Supplied data
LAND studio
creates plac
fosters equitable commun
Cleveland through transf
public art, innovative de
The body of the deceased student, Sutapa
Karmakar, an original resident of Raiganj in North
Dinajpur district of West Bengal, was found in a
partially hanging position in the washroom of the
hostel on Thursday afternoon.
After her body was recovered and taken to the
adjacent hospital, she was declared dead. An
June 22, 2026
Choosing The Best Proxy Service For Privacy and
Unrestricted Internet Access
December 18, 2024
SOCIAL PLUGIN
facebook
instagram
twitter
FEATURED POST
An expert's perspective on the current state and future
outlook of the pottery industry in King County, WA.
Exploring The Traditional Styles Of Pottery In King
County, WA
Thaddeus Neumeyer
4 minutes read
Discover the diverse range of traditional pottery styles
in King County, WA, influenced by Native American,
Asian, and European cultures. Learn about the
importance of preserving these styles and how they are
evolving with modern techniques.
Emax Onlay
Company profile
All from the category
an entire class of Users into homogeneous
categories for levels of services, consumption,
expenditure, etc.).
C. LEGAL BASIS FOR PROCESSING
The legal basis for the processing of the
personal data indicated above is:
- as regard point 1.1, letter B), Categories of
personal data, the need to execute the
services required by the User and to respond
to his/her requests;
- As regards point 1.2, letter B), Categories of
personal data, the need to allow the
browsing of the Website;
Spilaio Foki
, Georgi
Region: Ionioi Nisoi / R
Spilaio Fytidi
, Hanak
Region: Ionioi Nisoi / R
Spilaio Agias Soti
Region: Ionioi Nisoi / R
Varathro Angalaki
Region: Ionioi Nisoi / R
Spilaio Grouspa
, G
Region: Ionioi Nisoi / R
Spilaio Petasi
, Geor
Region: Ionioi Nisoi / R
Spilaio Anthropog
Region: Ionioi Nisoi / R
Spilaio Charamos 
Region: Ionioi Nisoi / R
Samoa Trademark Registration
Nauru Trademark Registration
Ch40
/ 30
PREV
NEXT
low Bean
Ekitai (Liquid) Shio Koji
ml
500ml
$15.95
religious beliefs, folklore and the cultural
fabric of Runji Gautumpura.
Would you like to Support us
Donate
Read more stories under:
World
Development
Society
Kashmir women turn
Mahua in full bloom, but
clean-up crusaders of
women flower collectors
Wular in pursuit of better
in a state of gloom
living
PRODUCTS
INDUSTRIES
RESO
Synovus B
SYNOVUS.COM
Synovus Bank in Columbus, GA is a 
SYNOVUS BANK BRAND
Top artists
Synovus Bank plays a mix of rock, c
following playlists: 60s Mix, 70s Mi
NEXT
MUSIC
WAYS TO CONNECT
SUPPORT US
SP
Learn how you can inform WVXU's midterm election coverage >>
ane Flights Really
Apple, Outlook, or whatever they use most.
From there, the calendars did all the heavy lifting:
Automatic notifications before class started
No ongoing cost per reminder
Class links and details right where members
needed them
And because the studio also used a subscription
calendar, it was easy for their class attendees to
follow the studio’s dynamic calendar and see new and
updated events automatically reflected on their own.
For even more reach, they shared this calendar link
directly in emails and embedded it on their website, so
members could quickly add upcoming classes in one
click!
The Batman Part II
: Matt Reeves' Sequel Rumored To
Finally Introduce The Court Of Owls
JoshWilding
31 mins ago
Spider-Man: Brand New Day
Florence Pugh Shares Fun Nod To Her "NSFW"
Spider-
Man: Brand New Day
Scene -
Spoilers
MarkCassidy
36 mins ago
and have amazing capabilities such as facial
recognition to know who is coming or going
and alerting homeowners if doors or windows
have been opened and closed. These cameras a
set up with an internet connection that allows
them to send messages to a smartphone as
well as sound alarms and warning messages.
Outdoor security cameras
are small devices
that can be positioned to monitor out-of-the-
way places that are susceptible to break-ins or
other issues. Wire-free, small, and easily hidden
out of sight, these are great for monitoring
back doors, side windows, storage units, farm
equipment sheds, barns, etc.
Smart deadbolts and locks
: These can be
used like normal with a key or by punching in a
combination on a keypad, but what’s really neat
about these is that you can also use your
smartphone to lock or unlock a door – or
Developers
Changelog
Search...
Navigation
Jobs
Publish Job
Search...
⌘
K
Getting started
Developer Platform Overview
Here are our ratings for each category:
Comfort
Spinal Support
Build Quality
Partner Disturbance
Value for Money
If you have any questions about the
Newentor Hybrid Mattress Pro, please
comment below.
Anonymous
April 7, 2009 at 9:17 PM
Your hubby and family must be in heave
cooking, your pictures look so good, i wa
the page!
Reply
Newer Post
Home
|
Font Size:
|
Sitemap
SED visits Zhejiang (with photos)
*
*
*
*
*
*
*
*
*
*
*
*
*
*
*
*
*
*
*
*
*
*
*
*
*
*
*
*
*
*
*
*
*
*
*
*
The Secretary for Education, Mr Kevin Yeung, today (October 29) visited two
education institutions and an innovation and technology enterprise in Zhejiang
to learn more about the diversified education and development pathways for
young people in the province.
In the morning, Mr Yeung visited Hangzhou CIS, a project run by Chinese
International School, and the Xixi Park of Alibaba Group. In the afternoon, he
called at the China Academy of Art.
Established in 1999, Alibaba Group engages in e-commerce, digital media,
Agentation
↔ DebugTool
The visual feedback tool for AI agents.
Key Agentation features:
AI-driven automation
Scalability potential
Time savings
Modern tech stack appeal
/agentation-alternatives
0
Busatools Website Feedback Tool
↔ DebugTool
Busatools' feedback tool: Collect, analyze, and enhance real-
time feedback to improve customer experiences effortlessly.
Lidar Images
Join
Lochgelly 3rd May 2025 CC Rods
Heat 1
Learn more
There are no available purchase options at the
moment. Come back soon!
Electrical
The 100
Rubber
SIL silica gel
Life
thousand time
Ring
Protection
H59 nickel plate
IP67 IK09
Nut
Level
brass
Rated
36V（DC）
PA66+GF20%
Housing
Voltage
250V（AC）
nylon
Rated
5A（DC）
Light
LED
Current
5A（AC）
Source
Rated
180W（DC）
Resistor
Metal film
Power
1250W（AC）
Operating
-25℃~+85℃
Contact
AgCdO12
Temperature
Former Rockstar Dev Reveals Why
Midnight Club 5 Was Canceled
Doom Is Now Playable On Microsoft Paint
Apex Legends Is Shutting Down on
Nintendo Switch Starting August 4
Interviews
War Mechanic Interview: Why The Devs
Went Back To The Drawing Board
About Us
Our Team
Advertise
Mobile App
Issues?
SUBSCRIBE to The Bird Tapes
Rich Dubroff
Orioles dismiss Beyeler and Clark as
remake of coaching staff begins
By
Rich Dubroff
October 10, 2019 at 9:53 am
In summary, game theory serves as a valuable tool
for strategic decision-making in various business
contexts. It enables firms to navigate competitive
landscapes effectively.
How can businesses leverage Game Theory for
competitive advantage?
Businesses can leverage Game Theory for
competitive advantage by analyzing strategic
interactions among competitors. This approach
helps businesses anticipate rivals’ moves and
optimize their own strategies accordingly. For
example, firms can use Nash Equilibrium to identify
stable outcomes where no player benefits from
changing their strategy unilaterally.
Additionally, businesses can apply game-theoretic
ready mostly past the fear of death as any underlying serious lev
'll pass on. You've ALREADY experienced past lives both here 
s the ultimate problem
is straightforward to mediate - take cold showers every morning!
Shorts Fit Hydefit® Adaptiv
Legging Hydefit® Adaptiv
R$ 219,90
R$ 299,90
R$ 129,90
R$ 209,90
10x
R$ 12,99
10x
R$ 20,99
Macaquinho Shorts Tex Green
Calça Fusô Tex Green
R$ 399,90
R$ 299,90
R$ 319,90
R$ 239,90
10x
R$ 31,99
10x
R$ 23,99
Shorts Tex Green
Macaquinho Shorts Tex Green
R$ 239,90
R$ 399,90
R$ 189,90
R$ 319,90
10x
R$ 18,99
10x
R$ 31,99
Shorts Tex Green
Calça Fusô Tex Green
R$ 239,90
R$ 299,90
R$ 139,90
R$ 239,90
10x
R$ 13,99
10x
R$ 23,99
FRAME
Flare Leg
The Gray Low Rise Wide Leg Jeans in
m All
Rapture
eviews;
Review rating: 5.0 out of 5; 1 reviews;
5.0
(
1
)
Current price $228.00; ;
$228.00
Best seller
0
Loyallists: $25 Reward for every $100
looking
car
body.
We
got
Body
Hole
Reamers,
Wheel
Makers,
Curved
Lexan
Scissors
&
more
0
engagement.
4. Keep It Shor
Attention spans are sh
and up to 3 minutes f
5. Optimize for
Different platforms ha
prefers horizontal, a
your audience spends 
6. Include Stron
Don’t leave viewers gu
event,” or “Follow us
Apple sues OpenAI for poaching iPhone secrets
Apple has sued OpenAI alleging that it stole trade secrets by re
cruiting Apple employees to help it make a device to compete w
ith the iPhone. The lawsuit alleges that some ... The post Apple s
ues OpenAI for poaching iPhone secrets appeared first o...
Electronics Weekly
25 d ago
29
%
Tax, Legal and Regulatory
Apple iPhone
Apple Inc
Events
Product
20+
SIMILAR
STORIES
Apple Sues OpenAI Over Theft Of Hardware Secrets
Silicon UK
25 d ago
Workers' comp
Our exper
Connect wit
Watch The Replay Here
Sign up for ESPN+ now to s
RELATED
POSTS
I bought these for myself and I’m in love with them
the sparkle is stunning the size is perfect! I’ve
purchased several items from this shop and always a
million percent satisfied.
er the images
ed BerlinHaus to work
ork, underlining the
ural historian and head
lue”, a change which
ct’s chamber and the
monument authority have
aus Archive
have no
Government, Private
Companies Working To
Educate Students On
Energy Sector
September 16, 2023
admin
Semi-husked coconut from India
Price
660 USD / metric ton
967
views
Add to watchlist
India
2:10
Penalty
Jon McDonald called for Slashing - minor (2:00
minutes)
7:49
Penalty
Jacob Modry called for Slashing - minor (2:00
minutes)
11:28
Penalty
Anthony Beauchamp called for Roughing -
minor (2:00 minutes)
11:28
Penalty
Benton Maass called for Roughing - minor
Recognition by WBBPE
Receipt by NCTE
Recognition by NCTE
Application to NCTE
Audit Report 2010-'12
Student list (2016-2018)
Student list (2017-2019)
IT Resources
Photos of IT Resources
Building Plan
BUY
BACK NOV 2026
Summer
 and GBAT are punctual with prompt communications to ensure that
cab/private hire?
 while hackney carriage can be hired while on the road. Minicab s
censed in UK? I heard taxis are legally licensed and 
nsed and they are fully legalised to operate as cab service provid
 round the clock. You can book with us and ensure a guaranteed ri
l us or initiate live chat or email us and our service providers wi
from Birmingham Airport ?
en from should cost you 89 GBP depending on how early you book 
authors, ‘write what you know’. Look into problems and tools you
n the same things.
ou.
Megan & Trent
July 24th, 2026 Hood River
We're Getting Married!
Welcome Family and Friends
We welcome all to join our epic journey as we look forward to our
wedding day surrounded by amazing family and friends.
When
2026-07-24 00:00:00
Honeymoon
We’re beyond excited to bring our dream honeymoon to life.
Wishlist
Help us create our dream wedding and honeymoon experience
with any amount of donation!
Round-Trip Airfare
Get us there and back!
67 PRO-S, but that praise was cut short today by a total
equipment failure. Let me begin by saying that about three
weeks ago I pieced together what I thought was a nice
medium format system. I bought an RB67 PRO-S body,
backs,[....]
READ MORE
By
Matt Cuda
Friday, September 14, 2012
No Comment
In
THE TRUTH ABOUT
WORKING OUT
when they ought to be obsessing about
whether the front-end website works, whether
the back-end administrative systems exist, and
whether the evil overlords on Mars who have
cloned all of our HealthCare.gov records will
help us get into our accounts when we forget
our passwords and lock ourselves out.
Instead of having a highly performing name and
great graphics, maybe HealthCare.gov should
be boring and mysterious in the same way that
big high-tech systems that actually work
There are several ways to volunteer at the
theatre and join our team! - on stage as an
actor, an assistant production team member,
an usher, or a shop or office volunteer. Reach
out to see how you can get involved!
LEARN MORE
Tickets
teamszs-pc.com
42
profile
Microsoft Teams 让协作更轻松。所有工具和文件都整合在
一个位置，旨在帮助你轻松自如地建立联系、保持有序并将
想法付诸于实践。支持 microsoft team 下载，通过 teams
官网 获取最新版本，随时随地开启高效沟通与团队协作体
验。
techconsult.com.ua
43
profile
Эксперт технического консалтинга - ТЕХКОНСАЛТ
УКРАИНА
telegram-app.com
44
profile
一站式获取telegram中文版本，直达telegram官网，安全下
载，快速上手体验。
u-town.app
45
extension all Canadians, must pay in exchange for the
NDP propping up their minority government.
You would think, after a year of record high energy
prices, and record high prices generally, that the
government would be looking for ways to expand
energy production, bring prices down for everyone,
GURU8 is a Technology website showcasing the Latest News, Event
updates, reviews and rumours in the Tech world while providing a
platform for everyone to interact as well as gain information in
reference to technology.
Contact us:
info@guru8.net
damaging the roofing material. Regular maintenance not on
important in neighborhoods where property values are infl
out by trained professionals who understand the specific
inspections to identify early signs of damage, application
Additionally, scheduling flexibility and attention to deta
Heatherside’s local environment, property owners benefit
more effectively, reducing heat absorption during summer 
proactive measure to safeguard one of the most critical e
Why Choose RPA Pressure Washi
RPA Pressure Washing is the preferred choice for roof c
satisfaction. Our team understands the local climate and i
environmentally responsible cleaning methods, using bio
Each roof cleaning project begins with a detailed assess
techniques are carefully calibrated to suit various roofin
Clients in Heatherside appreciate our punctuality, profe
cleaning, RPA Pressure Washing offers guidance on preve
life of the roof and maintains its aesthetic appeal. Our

Activity
Lines of the listing that contain the word "Pressure" are to be counted; report only their number.

Solution below
3